Whatever the price in the short-term, the rise of digital assets is an unalloyed positive trend that gets inordinate criticism. And with trillions of dollars now invested in Bitcoin and several other digital assets such as Ethereum, it is highly unlikely that this is just a bubble or a fad that goes away. It is increasingly clear that these assets represent a new global currency (albeit one without a clear use at present), a new store of value, and a new mechanism to process and validate digital financial transactions. No, these aren’t some utopian assets as earlier proponents claimed. Crypto offers a new channel for money to move seamlessly and securely, even as a small number of speculators profit enormously.
Most of us pay little attention to cryptocurrencies, and when we do, it raises an eyebrow. Crypto has long been in bad odor, with the highly publicized implosion of FTX and the rise and fall of Sam Bankman-Fried, along with numerous instances of global shenanigans, including lost or stolen coins, failed exchanges and countless instances of Bitcoin and crypto used in dark-web transactions for drugs, money laundering and extortion. There is also the unfortunate fact that many in the United States most visibly touting digital assets and Bitcoin are the epitome of bros: brash, male, young and as stereotypical as extras in The Wolf of Wall Street.
Conflating crypto with its most unsavory advocates and its most sketchy products is a mistake. Yes, all the various accusations have merit. Yes, even Gary Gensler, the outgoing chair of the SEC who has shaped the past four years of regulation with his animus toward the industry, was not wrong when he said that the crypto world was rife with “Hucksters. Fraudsters. Scam artists. Ponzi schemes. The public left in line at the bankruptcy court.” However, that doesn’t mean, as Gensler alleged, that the public needs protecting, or that crypto assets would “undermine the well-earned trust the public has in the capital markets.”
In fact, the “public” (whatever that is) has largely stayed on the sidelines. A relatively small number of investors and speculators have dominated the space. There has been no fraying of public trust in markets, even as Bitcoin and other coins have soared and fallen. Nor has scorn from established financial and regulatory voices dented the gradual ubiquity of these assets.

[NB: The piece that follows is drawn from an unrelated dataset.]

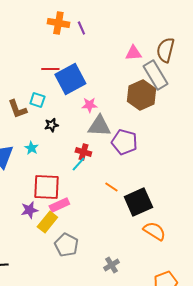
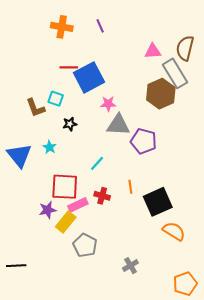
orange cross: (58, 23) -> (62, 27), moved
red cross: (83, 152) -> (102, 196), moved
orange line: (111, 187) -> (130, 187), turned 48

A key aspect of Bitcoin which is largely invisible to Americans is that the millions around the world, many of them of quite modest means, have flocked to Bitcoin in particular as a hedge against their own erratic government policies that devalue their currency and shrink the value of whatever savings they have had. In fact, the vast majority of Bitcoin holders (estimated at more than 100 million people globally) own less than 1 Bitcoin.
One of the earliest champions of Bitcoin, Wences Casares, explained to me years ago that his goal was to create a currency that couldn’t be stolen from hard-working families, the way the Argentine government had routinely wiped out his family’s savings through repeated mismanagement of the budget and currency. Americans have been largely free of these concerns, but for citizens of most countries around the world, that is an immediate risk, which Bitcoin has helped ameliorate. It is issued by no government and does not require any central bank or global currency exchange. That is what makes it so suited for illegal trade in drugs and goods (and for those blackmail and extortion schemes perpetrated by hackers). But it also makes it perfect for protecting life savings from greedy or incompetent governments.

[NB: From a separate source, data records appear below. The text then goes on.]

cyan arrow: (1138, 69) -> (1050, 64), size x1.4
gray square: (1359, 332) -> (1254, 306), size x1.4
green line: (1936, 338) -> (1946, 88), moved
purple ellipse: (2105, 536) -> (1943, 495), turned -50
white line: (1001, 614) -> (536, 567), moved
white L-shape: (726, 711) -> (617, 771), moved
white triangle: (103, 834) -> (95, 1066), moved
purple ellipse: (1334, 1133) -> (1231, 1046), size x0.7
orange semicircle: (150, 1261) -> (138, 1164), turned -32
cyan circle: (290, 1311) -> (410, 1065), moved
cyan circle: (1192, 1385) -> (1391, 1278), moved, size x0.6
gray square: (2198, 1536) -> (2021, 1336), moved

The frequently repeated criticism of Bitcoin is that it is a solution in search of a problem. At the New York Times DealBook Summit that I attended this week, both Ken Griffin of Citadel and Jerome Powell, chair of the Fed, repeated variants of that line. Powell may have put it best when he said, “People use Bitcoin as a speculative asset… It’s just like gold, only it’s virtual, it’s digital. People are not using it as a form of payment or as a store of value. It’s highly volatile. It’s not a competitor for the dollar, it’s really a competitor for gold.”

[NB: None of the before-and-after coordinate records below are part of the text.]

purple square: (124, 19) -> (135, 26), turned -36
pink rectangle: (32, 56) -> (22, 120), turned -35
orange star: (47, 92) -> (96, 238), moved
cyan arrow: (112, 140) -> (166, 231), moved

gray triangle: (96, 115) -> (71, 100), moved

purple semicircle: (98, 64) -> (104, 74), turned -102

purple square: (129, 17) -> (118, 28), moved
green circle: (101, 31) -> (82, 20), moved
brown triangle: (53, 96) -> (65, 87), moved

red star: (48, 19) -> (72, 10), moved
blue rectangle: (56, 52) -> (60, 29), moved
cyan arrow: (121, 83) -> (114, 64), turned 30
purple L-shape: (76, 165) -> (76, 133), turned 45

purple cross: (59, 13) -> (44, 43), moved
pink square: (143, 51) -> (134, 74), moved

Gold, however, has historically been a solution to a problem: the human desire for an asset that retains some value even when everything else falls apart. Gold has no intrinsic value, except for the fact that humans across time and cultures have ascribed value to it and its supply is relatively limited. The same is true for Bitcoin. Its software protocol limits the total supply to about 21 million bitcoins, nearly 20 million of which have already been mined. The scarcity is what creates value, and the software is what enables security. There is no clear commercial use case for Bitcoin (yet), other than as digital gold for the 21st century. And that is use case enough.
Gold was not traded based on the savoriness or lack thereof of its miners or traders or holders. You wouldn’t dismiss having gold in the late 19th century because Deadwood was filled with men and women of ill-repute. You wouldn’t refuse to hold gold because Wall Street speculators often tried to corner the market and distort the price. The same holds true of Bitcoin and its strange and often undesirable bedfellows.
As for other digital assets, Ethereum is a viable tool for authenticating transactions that large banks such as JP Morgan and its Kinexys program use. Stable coins, which track the U.S. dollar, now represent trillions of dollars of global transactions. Many central banks, the Fed included, are exploring creating their own digital currencies. Bitcoin is digital gold, but many of these other digital currencies and protocols do indeed solve for a problem efficiently, quickly, and with much less cost and friction.
Only a few hundred years ago, countries began using paper currency. For decades in the 19th and into the 20th century, these “fiat” currencies were distrusted. They were pegged to the gold reserves held in national vaults, which was the only thing that gave them value in the eyes of traditional financiers and ordinary citizens. Then, with the Great Depression onward, those paper currencies were gradually detached from gold and left as paper promises only as good as the governments issuing them. For many, that is the original sin of the modern financial system, a world built on paper promises.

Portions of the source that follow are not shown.